Transcribed page contents
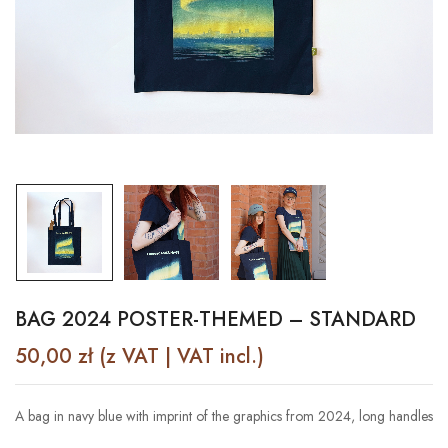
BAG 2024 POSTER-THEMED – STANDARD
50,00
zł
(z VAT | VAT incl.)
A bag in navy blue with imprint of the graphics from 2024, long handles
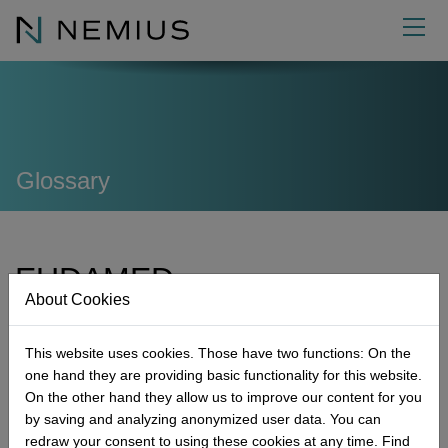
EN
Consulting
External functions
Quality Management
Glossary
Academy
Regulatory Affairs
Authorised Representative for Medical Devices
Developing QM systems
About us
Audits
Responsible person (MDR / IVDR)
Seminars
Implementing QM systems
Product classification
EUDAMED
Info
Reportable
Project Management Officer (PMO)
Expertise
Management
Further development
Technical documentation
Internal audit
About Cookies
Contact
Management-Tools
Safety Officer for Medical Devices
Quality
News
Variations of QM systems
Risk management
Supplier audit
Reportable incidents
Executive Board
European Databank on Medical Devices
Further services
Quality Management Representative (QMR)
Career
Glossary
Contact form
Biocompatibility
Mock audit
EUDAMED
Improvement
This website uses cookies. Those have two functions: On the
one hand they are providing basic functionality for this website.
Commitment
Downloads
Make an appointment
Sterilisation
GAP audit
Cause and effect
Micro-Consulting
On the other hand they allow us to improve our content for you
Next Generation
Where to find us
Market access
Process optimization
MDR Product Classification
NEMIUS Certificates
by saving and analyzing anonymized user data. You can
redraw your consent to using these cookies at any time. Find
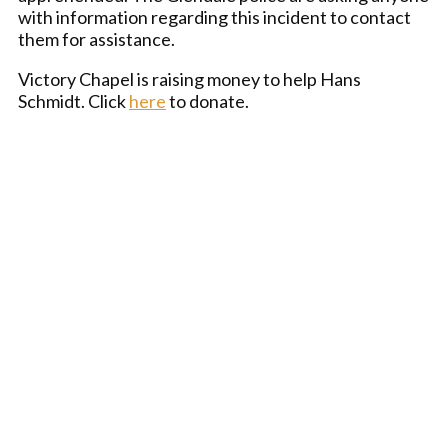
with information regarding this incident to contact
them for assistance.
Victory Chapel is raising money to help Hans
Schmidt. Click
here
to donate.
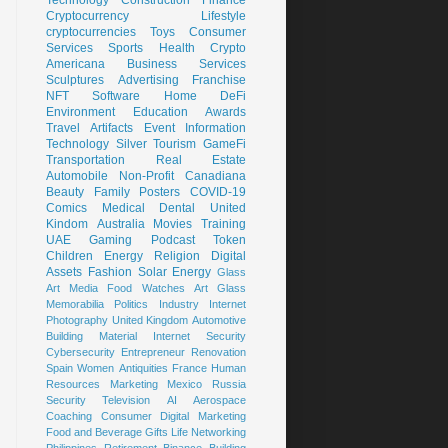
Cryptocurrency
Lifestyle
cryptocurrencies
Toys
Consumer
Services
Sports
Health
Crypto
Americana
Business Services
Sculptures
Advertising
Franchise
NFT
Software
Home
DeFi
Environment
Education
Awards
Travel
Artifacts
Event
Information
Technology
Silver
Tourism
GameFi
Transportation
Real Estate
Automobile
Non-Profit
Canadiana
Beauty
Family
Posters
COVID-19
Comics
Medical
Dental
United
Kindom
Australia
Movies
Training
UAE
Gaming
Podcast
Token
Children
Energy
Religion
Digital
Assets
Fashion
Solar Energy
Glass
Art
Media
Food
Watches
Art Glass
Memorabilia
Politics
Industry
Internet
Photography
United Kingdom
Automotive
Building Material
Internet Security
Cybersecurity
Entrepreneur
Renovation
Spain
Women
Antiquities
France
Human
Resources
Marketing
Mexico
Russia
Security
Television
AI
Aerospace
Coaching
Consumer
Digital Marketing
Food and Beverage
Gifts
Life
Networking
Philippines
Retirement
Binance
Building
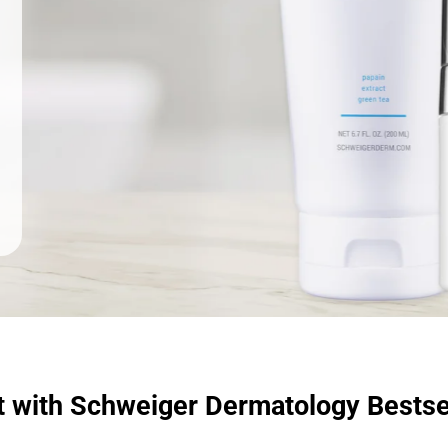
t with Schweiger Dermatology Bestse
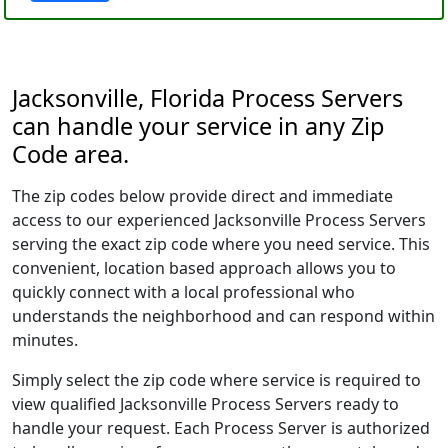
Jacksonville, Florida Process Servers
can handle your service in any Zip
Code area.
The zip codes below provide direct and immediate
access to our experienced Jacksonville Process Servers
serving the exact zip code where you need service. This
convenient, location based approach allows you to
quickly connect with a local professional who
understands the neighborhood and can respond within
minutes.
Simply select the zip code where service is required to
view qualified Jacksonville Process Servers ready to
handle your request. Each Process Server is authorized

WHAT THE TASK ASKS ▸ Images aside, return each entry above precisely as it stands.

EXERCISE RESULT ▸
BAG 2024 POSTER-THEMED – STANDARD
50,00
zł
(z VAT | VAT incl.)
A bag in navy blue with imprint of the graphics from 2024, long handles
EN
Consulting
External functions
Quality Management
Glossary
Academy
Regulatory Affairs
Authorised Representative for Medical Devices
Developing QM systems
About us
Audits
Responsible person (MDR / IVDR)
Seminars
Implementing QM systems
Product classification
EUDAMED
Info
Reportable
Project Management Officer (PMO)
Expertise
Management
Further development
Technical documentation
Internal audit
About Cookies
Contact
Management-Tools
Safety Officer for Medical Devices
Quality
News
Variations of QM systems
Risk management
Supplier audit
Reportable incidents
Executive Board
European Databank on Medical Devices
Further services
Quality Management Representative (QMR)
Career
Glossary
Contact form
Biocompatibility
Mock audit
EUDAMED
Improvement
This website uses cookies. Those have two functions: On the
one hand they are providing basic functionality for this website.
Commitment
Downloads
Make an appointment
Sterilisation
GAP audit
Cause and effect
Micro-Consulting
On the other hand they allow us to improve our content for you
Next Generation
Where to find us
Market access
Process optimization
MDR Product Classification
NEMIUS Certificates
by saving and analyzing anonymized user data. You can
redraw your consent to using these cookies at any time. Find
with information regarding this incident to contact
them for assistance.
Victory Chapel is raising money to help Hans
Schmidt. Click
here
to donate.
Cryptocurrency
Lifestyle
cryptocurrencies
Toys
Consumer
Services
Sports
Health
Crypto
Americana
Business Services
Sculptures
Advertising
Franchise
NFT
Software
Home
DeFi
Environment
Education
Awards
Travel
Artifacts
Event
Information
Technology
Silver
Tourism
GameFi
Transportation
Real Estate
Automobile
Non-Profit
Canadiana
Beauty
Family
Posters
COVID-19
Comics
Medical
Dental
United
Kindom
Australia
Movies
Training
UAE
Gaming
Podcast
Token
Children
Energy
Religion
Digital
Assets
Fashion
Solar Energy
Glass
Art
Media
Food
Watches
Art Glass
Memorabilia
Politics
Industry
Internet
Photography
United Kingdom
Automotive
Building Material
Internet Security
Cybersecurity
Entrepreneur
Renovation
Spain
Women
Antiquities
France
Human
Resources
Marketing
Mexico
Russia
Security
Television
AI
Aerospace
Coaching
Consumer
Digital Marketing
Food and Beverage
Gifts
Life
Networking
Philippines
Retirement
Binance
Building
t with Schweiger Dermatology Bestse
Jacksonville, Florida Process Servers
can handle your service in any Zip
Code area.
The zip codes below provide direct and immediate
access to our experienced Jacksonville Process Servers
serving the exact zip code where you need service. This
convenient, location based approach allows you to
quickly connect with a local professional who
understands the neighborhood and can respond within
minutes.
Simply select the zip code where service is required to
view qualified Jacksonville Process Servers ready to
handle your request. Each Process Server is authorized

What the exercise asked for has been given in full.